Did you really look at him in his interviews, in his comedy routines, and his movie roles? If you really look at him, you can see his tortured soul in his eyes. In the way his mouth is pinched and his eyes crinkled, as if every moment he’s trying not to cry? You can literally see the pain emanating from his body. And what’s more heartbreaking is that he is still trying to make people laugh. He is still trying to help others find good in this world.
And you know why that is? It’s because he knows how much pain he’s in, every minute of every day, and he only wanted to take that pain away from someone else for just a little bit. He only wanted to give someone the relief that he never could find- if only for a moment.
What’s more sad is that no one could, in the end, give that to him.
You often find that the most depressed people are the kindest, and that’s because they understand, truly understand, on such a deep level. They know.
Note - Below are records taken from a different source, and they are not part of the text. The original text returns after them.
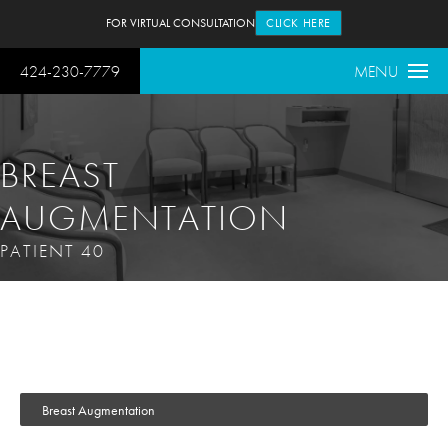
FOR VIRTUAL CONSULTATION
CLICK HERE
424-230-7779
MENU
BREAST
AUGMENTATION
PATIENT 40
Breast Augmentation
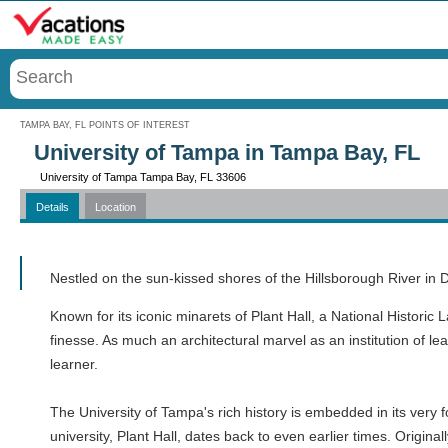
Menu
TAMPA BAY, FL POINTS OF INTEREST
University of Tampa in Tampa Bay, FL
University of Tampa Tampa Bay, FL 33606
Details
Location
Call
Nestled on the sun-kissed shores of the Hillsborough River in
Known for its iconic minarets of Plant Hall, a National Historic 
finesse. As much an architectural marvel as an institution of l
learner.
The University of Tampa's rich history is embedded in its very
university, Plant Hall, dates back to even earlier times. Origin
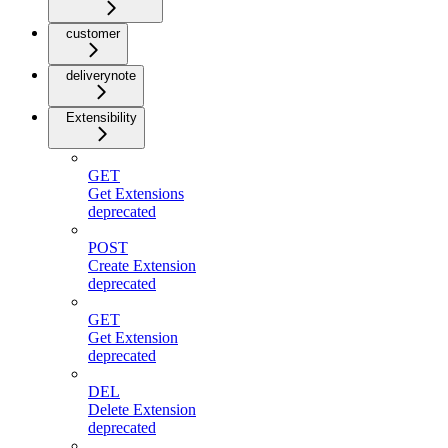
customer
deliverynote
Extensibility
GET
Get Extensions
deprecated
POST
Create Extension
deprecated
GET
Get Extension
deprecated
DEL
Delete Extension
deprecated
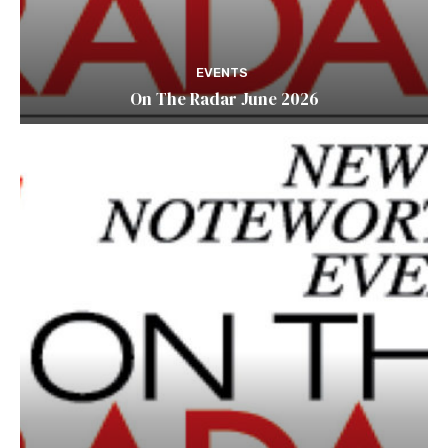
EVENTS
On The Radar June 2026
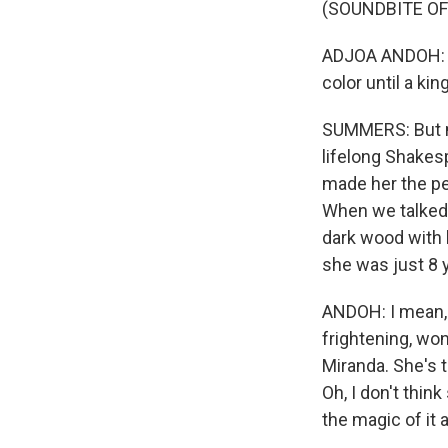
(SOUNDBITE OF
ADJOA ANDOH: (
color until a kin
SUMMERS: But m
lifelong Shakes
made her the per
When we talked 
dark wood with b
she was just 8 y
ANDOH: I mean, 
frightening, won
Miranda. She's t
Oh, I don't thin
the magic of it a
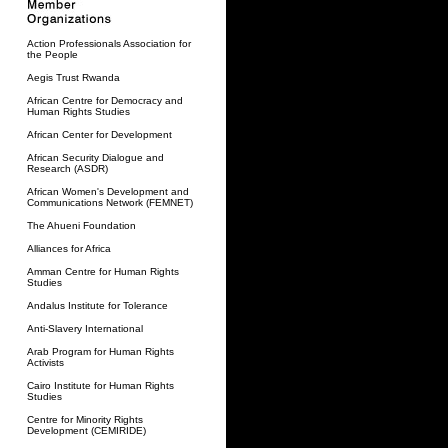
Action Professionals Association for
the People
Aegis Trust Rwanda
African Centre for Democracy and
Human Rights Studies
African Center for Development
African Security Dialogue and
Research (ASDR)
African Women's Development and
Communications Network (FEMNET)
The Ahueni Foundation
Alliances for Africa
Amman Centre for Human Rights
Studies
Andalus Institute for Tolerance
Anti-Slavery International
Arab Program for Human Rights
Activists
Cairo Institute for Human Rights
Studies
Centre for Minority Rights
Development (CEMIRIDE)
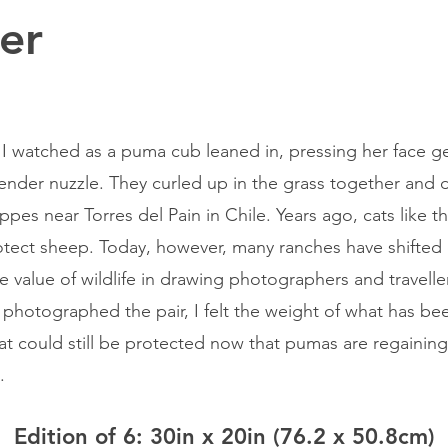
er
r, I watched as a puma cub leaned in, pressing her face ge
tender nuzzle. They curled up in the grass together and
pes near Torres del Pain in Chile. Years ago, cats like t
otect sheep. Today, however, many ranches have shifted
e value of wildlife in drawing photographers and travell
I photographed the pair, I felt the weight of what has be
t could still be protected now that pumas are regaining 
.
Edition of 6: 30in x 20in (76.2 x 50.8cm)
And they cannot continue knowing after a while, after all of the knowledge has stacked up, after they have hundreds of layers of stories, of narratives, of pain, layers of phyllo pain, a baklava that does not taste sweet to the tongue or to the soul.
“The tradition of all the dead generations weighs like a nightmare on the brain of the living…” -Marx
I am sad because his life was a “little parenthesis of eternity” that was filled with a deep sadness no hug, no friend, no amount of love, could fill. I am happy, though, because he has escaped the cage, escaped the manacle. I know why the caged bird sings- the caged bird sings of freedom.
Today, he flies. And he is happy.
It is worth noting, however, that the world is not sad at his passing. Has the world, collectively, mourned the deaths of those killed in the past months in Syria, Iraq, Ukraine, Palestine, Israel, and West Africa as ardently as they have the single death of Robin Williams?
No.
They mourn not because they have lost a human being- that is nothing but commonplace in our world.
They mourn because someone who seemed so happy has lost a hidden battle. They mourn because they look around and wonder which smiling face around them is fighting the same battle. Which one might not be here someday. They mourn because they look inside themselves and wonder at their sadness, and wonder if it, too, is perhaps so deadly.
They mourn because intelligence and power and money and fame have proven that they are not a cure for unhappiness.
They mourn because humanity is fallible, even when it has everything- they mourn for the simple reason that Robin William’s death has proven that people can have everything, and still have nothing at all.